By default, the result will be sorted according to the first column that you defined. If you want to change this sorting order to another column, use the add_sort_order method of the query class.

In [11]:
query2.add_sort_order("Organism.name")
Out[11]:
<intermine.query.Query at 0x111b911c0>
In [12]:
for row in query2.rows(start=0,size=10):
    print(row)
Organism: name='Anopheles gambiae' taxonId='7165'
Organism: name='Caenorhabditis elegans' taxonId='6239'
Organism: name='Danio rerio' taxonId='7955'
Organism: name='Drosophila ananassae' taxonId='7217'
Organism: name='Drosophila erecta' taxonId='7220'
Organism: name='Drosophila grimshawi' taxonId='7222'
Organism: name='Drosophila melanogaster' taxonId='7227'
Organism: name='Drosophila mojavensis' taxonId='7230'
Organism: name='Drosophila persimilis' taxonId='7234'
Organism: name='Drosophila pseudoobscura' taxonId='7237'

As you can see, I've limited the results to only 10 rows.

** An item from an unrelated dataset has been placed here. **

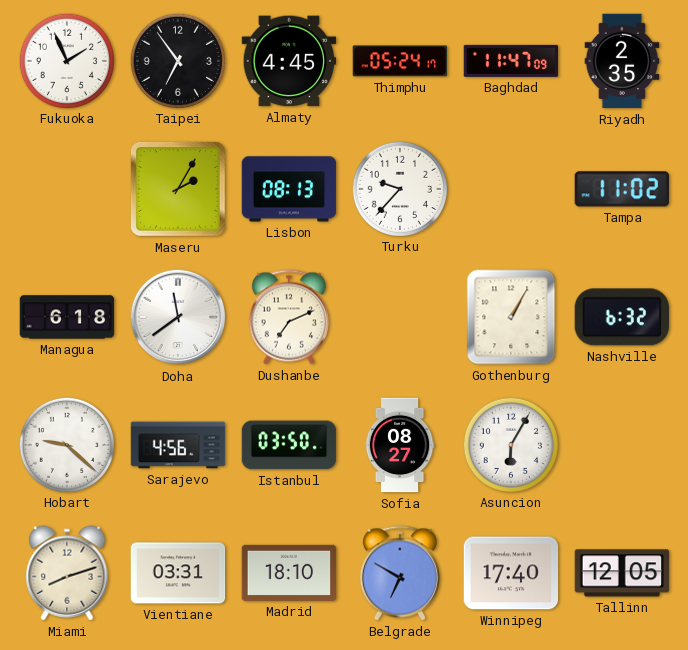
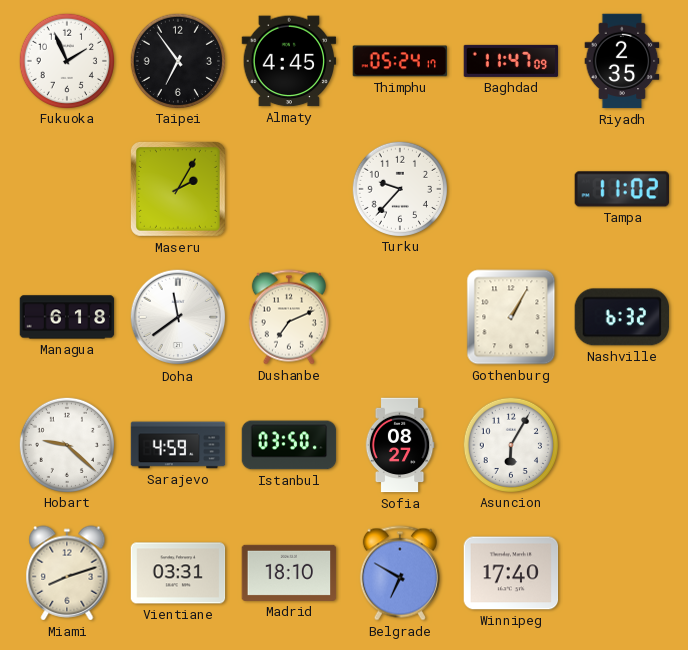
Lisbon: 08:13 -> none
Sarajevo: 4:56 -> 4:59
Tallinn: 12:05 -> none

You can change this number if you want to view more or less rows. The above queries will list all the organisms or all the genes in the database, and hence we limited the number of rows in our output. Views or output columns are one part of queries. The second part is to add constraints on these queries. We will take a look at adding constraints in our next tutorial.